The more I think about the story of the prodigal son (see Luke 15:11-32), the more impressed I am with the father in the story, who represents God. First of all, the prodigal son shows total disrespect for the father by asking the father to give him even before the father dies the inheritance that will be his after the father dies. Instead of getting angry and kicking the son out (as many of us might have been tempted to do), the father gives the son his inheritance, and the son goes far away, and wastes all of the money on sex and booze.
The father knew this is what the prodigal son would do with the inheritance, but he gave it to him anyway. Doesn’t that blow your mind about God and sin?! God facilitated his son’s sin, not because sin is good, or because God doesn’t care about sin, but because he cares about something more than sin, and that is relationship. He knew that this son would never be able to find true relationship with him until the son saw where what he thought he desired led to — which is a life of emptiness.
Hitting rock bottom caused the prodigal son to wake up and realize that his father was a good man — one who was even kind to servants — a much better way than he was being treated herding pigs in a foreign land, penniless and hungry for even pig food. So he decided to go home and beg his father to let him at least be a servant. But as he was nearing home, the father saw him, and rejoiced. He ran to his son and hugged him and welcomed him home, giving him a ring and honor and a feast. Instead of rejecting his son or allowing him to be his servant, the father received him as a son — as if he had been lost and dead and then was found and alive.

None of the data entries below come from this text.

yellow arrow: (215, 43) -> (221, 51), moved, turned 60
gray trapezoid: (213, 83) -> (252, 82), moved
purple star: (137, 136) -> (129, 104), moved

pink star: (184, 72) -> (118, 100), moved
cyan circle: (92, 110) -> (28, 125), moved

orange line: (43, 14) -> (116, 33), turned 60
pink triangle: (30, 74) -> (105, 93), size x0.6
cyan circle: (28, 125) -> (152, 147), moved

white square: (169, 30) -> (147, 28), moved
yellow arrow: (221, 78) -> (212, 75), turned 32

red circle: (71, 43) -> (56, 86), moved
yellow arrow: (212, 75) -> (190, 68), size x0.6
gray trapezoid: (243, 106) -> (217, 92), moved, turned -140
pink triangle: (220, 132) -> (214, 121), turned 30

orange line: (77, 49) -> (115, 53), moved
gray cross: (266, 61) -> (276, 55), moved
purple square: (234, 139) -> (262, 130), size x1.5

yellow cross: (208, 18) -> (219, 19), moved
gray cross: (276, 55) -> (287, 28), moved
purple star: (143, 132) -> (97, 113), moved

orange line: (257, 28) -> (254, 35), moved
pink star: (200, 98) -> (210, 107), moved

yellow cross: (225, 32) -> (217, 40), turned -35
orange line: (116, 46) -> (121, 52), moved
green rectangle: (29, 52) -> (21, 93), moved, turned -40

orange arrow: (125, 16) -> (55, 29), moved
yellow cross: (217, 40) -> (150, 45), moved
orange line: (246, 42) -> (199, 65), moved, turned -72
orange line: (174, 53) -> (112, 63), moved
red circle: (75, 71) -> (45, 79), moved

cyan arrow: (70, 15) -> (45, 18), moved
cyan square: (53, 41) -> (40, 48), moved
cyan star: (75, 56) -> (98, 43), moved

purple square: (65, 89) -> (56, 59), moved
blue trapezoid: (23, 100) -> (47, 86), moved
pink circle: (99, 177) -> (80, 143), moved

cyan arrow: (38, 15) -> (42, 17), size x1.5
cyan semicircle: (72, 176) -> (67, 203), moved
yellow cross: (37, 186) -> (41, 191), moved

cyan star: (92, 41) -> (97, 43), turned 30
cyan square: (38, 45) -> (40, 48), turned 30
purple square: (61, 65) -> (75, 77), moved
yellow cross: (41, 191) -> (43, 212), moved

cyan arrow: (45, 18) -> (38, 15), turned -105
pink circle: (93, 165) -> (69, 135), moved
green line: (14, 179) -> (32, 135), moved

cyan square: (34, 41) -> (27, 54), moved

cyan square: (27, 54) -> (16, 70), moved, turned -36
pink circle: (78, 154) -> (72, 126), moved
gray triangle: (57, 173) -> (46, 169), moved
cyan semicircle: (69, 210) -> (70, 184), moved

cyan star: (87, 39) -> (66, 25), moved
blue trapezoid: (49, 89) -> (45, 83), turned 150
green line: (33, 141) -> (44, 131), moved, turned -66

The father’s strategy had worked with his son. The money lost — wasted on the son’s sin — was money well-spent, because it allowed the son to see differently, and return as a son who was grateful to have such a father.
The story of the elder brother of the prodigal reflects a different sort of relationship problem. The elder brother is the story of a good kid in terms of outward performance, but one who was in bondage to his false perception of what his father was like and what being a son was supposed to mean. The elder brother thought that being a proper son was about performance and self-sufficiency. He was working for the father to earn approval and perhaps love, rather than doing the things he did from a sense of loving and being loved.

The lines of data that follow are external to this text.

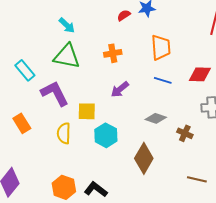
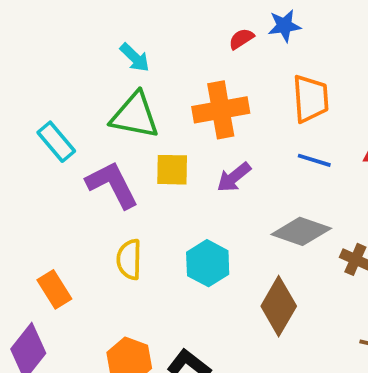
orange cross: (113, 53) -> (221, 110), size x1.6
yellow square: (87, 111) -> (172, 170), moved
gray diamond: (156, 118) -> (301, 231), size x1.4
orange rectangle: (22, 123) -> (54, 289), moved

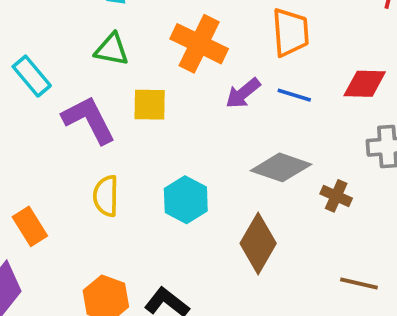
orange cross: (221, 110) -> (199, 44), turned 36
green triangle: (135, 115) -> (112, 49), size x0.7
purple arrow: (234, 177) -> (243, 93), moved

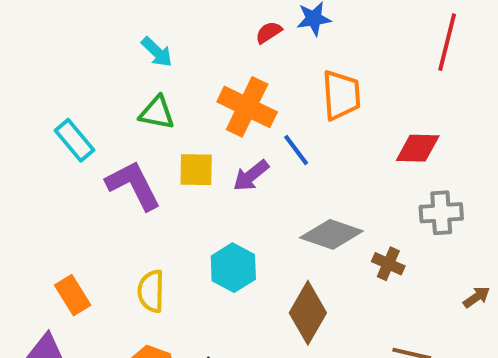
purple arrow: (243, 93) -> (251, 176), moved
blue line: (294, 95) -> (296, 150), moved, turned 36
yellow semicircle: (106, 196) -> (151, 291), moved

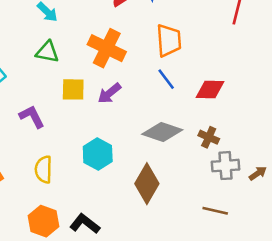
red diamond: (418, 148) -> (210, 89), moved
blue line: (296, 150) -> (166, 79), moved
purple L-shape: (133, 185) -> (32, 117), moved, size x0.7
gray cross: (441, 213) -> (226, 166), moved
brown cross: (388, 264) -> (209, 137), moved

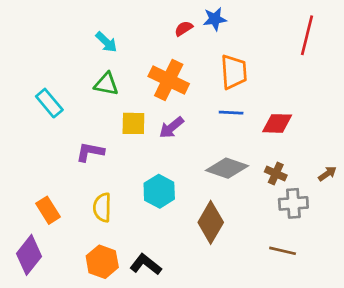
blue line: (166, 79) -> (231, 113), turned -50
purple L-shape: (32, 117) -> (90, 152), turned -52
brown arrow: (258, 173) -> (327, 174), moved

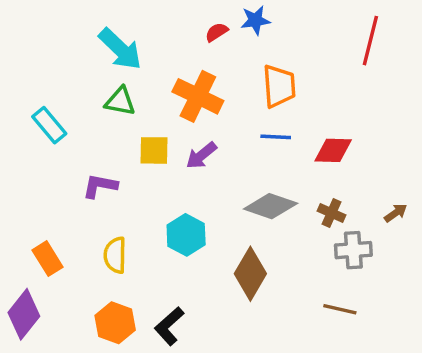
cyan arrow: (106, 42) -> (120, 49), size x1.6
black L-shape: (146, 264) -> (169, 326), turned -80

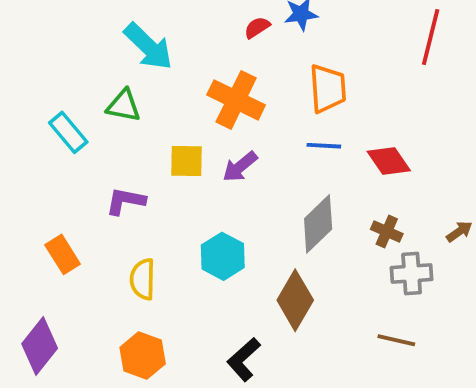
green triangle: (120, 101) -> (124, 106), moved
red diamond: (333, 150) -> (389, 161), turned 54
gray diamond: (271, 206) -> (318, 224), turned -63
orange rectangle: (48, 259) -> (63, 254), moved
black L-shape: (169, 326) -> (244, 359), moved

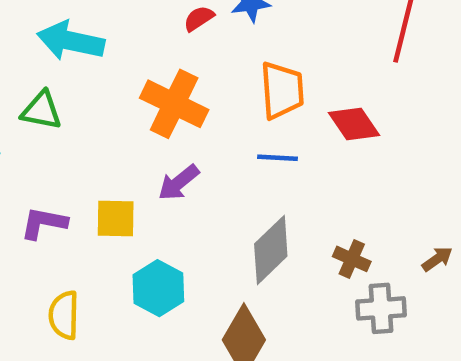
cyan arrow: (148, 47) -> (71, 41), turned 148
yellow square: (186, 161) -> (116, 219), moved
red diamond: (389, 161) -> (354, 124), moved

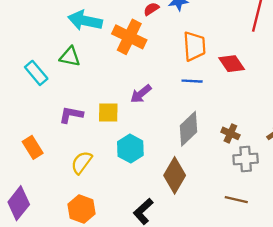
orange cross: (174, 104) -> (129, 37), moved
yellow semicircle: (64, 315) -> (82, 162), turned 35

He must have either perceived his father as stingy and hard-hearted, or as the relationship being one-way, in which the son gave but wasn’t allowed to receive. He wouldn’t even think of asking his father for a goat for a small party with his friends. But this was not the father’s heart at all! The father thought about his sons as being one with him — that anything he had was theirs! He loved both sons, regardless of their performance. He wanted them to feel free with him — to feel free to enjoy life as a result of being in relationship with him.

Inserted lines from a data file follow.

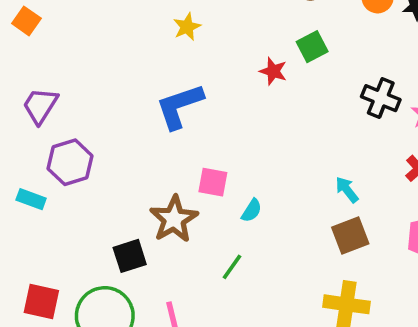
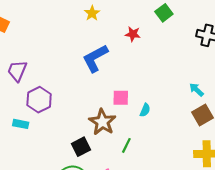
red star: (273, 71) -> (133, 34), moved
green line: (232, 267) -> (126, 145), moved

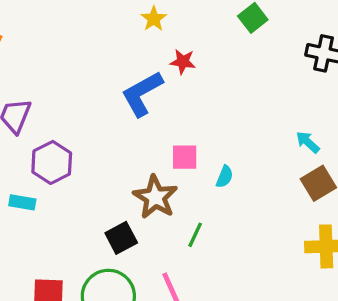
yellow star: (92, 13) -> (154, 19), moved
red star: (133, 34) -> (183, 62), moved

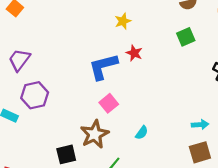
cyan arrow: (308, 142) -> (200, 125), turned 119
pink square: (185, 157) -> (109, 103), moved, turned 36

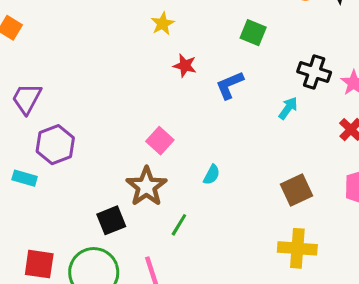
green square: (186, 37) -> (253, 33), turned -36
blue L-shape: (103, 67) -> (230, 85), moved, size x0.7
cyan arrow: (200, 125) -> (288, 108), moved, turned -42

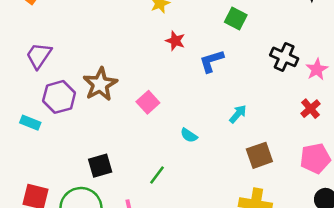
cyan arrow: (288, 108) -> (238, 114), moved
cyan semicircle: (212, 175) -> (189, 135), turned 90
brown star: (146, 186) -> (100, 84), moved

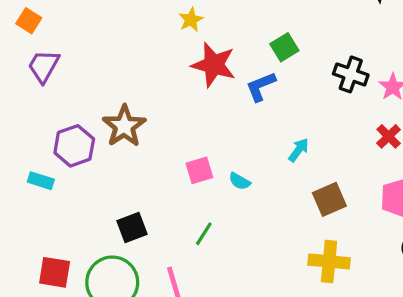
green square: (236, 19) -> (284, 47), moved, turned 35
red star: (175, 41) -> (214, 65), size x1.8
purple trapezoid: (39, 56) -> (44, 66), moved
pink square: (148, 102) -> (199, 170), moved, turned 30

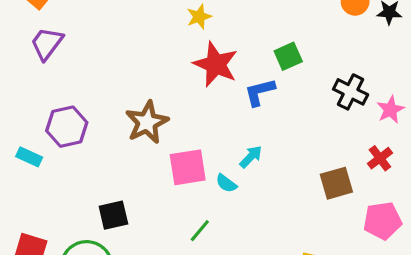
brown star: (124, 126) -> (147, 122), moved
cyan arrow: (299, 150) -> (251, 157), moved
pink square: (199, 170) -> (188, 167), size x1.4
brown square: (329, 199) -> (336, 183), moved
green line: (204, 234) -> (200, 231), moved

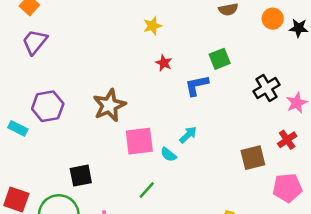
red star: (216, 64) -> (164, 63), size x0.5
black cross: (351, 92) -> (267, 88), turned 30

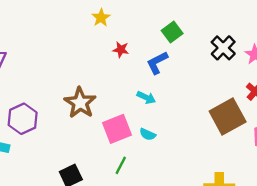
cyan arrow: (188, 135) -> (146, 98), moved, turned 84
brown square: (253, 158) -> (228, 116), size x1.4
green line: (147, 190) -> (121, 165), moved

The father — representing God — had plenty of opportunity to get angry with his sons. One, for insulting him and running away to a life of sin. The other for being hard-hearted and overly self-sufficient. But instead of anger, he did his utmost to meet each son in a way that each personality would understand, and lovingly lead them to a place of relationship and freedom as sons.
Note: The picture is titled “The Return of the Prodigal Son” painted sometime around 1661-1669 by Rembrandt van Rijk.